Kafka was originally developed by LinkedIn and open-sourced in 2011. It is a distributed streaming platform that uses pub/sub to distribute messages to topics in form of a partitioned log. It is built to scale while maintaining performance no matter how much data you throw at it.

The Protocol

Kafkas protocol is build based on a request/response model. The client sends a request, and the broker sends back a response. Versioning is built into the messages, where each and every property is defined with a version range. This makes versioning quite easy to handle and it is possible to build one platform on top of all versions. Property types are defined by a mix of simple data types and variable-length zig-zag encoded types using Google Protocol Buffers.

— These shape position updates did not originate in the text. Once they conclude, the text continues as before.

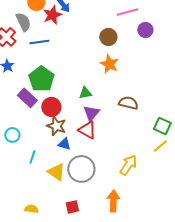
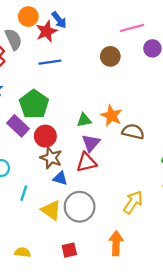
blue line: (39, 42) -> (50, 62), moved
orange star: (109, 64) -> (111, 116), moved
red triangle: (87, 130) -> (86, 162), turned -42

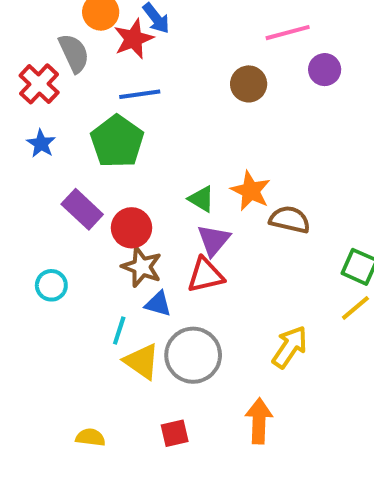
green pentagon: (34, 104) -> (117, 142), moved
green triangle: (84, 120) -> (201, 199), turned 42
cyan line: (24, 193) -> (119, 331), moved

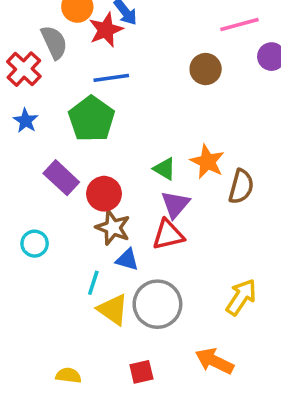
brown semicircle: (290, 220) -> (241, 187), turned 92
orange arrow: (259, 421) -> (214, 361), turned -66

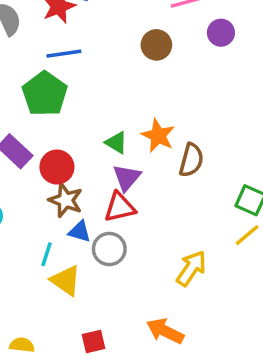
gray circle: (157, 304) -> (109, 249), moved, size x0.7

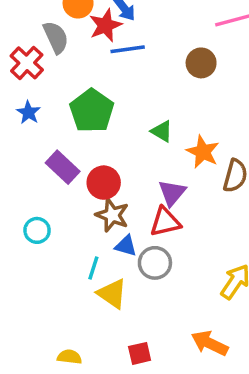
blue line: (64, 54) -> (128, 49), moved
green triangle: (116, 143) -> (162, 131), moved

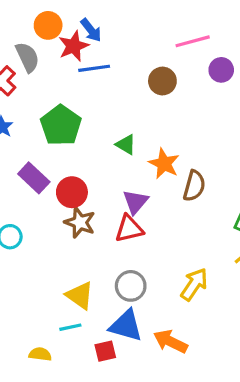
blue triangle: (126, 246) -> (126, 326), moved, size x1.6
gray circle: (155, 263) -> (131, 286), moved
cyan line: (93, 268) -> (70, 327), moved, turned 60

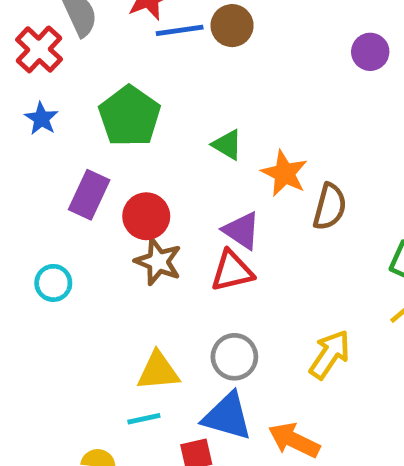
purple circle: (221, 70) -> (370, 52), moved
brown circle: (162, 81) -> (232, 26), moved
purple rectangle: (34, 178) -> (89, 195), turned 72
purple triangle: (135, 202) -> (242, 231), turned -36
yellow triangle: (80, 295) -> (158, 371), turned -40

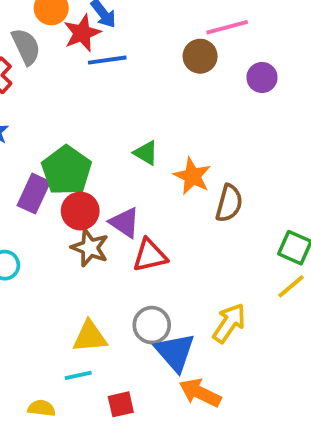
brown circle: (232, 26) -> (200, 56), moved
green pentagon: (130, 116) -> (67, 170), moved
purple triangle: (242, 231) -> (125, 223), moved
blue triangle: (227, 416) -> (175, 352), moved, turned 33

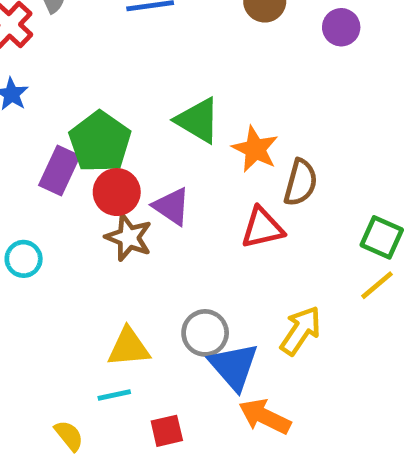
green triangle: (146, 153) -> (198, 120), size x1.5
red triangle: (150, 255) -> (262, 228), moved
yellow semicircle: (41, 408) -> (69, 436), turned 44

All message definitions can be found on github, and the protocol is explained in detail in the Kafka protocol guide. Both of these resources make up the core of the Kafka.Protocol project.

Kafka.Protocol

The testing framework is built upon protocol definitions. Kafka.Protocol auto-generates all protocol messages, primitives and serializers into typed C# classes. The library makes it possible to write client and server implementations of the kafka protocol using only .NET. This makes it easier to debug and understand the protocol in a C# point of view and removes any dependencies to libraries like librdkafka and it’s interop performance implications.

Kafka.TestFramework

The Kafka.TestFramework aims to make it possible to test integrations with Kafka clients. It acts as a server and exposes an api that makes it possible to subscribe on requests and send responses to clients. It can run in isolation in-memory or hook up to a TCP socket and is based on the protocol definitions found in Kafka.Protocol.

Both Kafka.TestFramework and Kafka.Protocol are built on top of System.IO.Pipelines, a high-performant streaming library that greatly simplifies handling of data buffers and memory management. I’m not going to go into details on how that works, there’s already a lot of good articles about this library. Btw, did I say it’s FAST? 🙂

To see some examples on how the framework can be utilized, check out the tests where it communicates with Confluent’s .NET client for Kafka!

The Future

The Kafka protocol is quite complex, specifically when combined with the distribution nature of Kafka. Many of it’s processes can be hard to understand and might be interpretated as too low-level. These processes can probably be packaged in a simple way making it possible to focus on the high-level messages of the business domain.

Yet, at the same time, it is powerful being able to simulate different cluster behaviours that might be hard to replicate on high-level clients. Being able to get both would be nice.

Test it out, let me know what you think!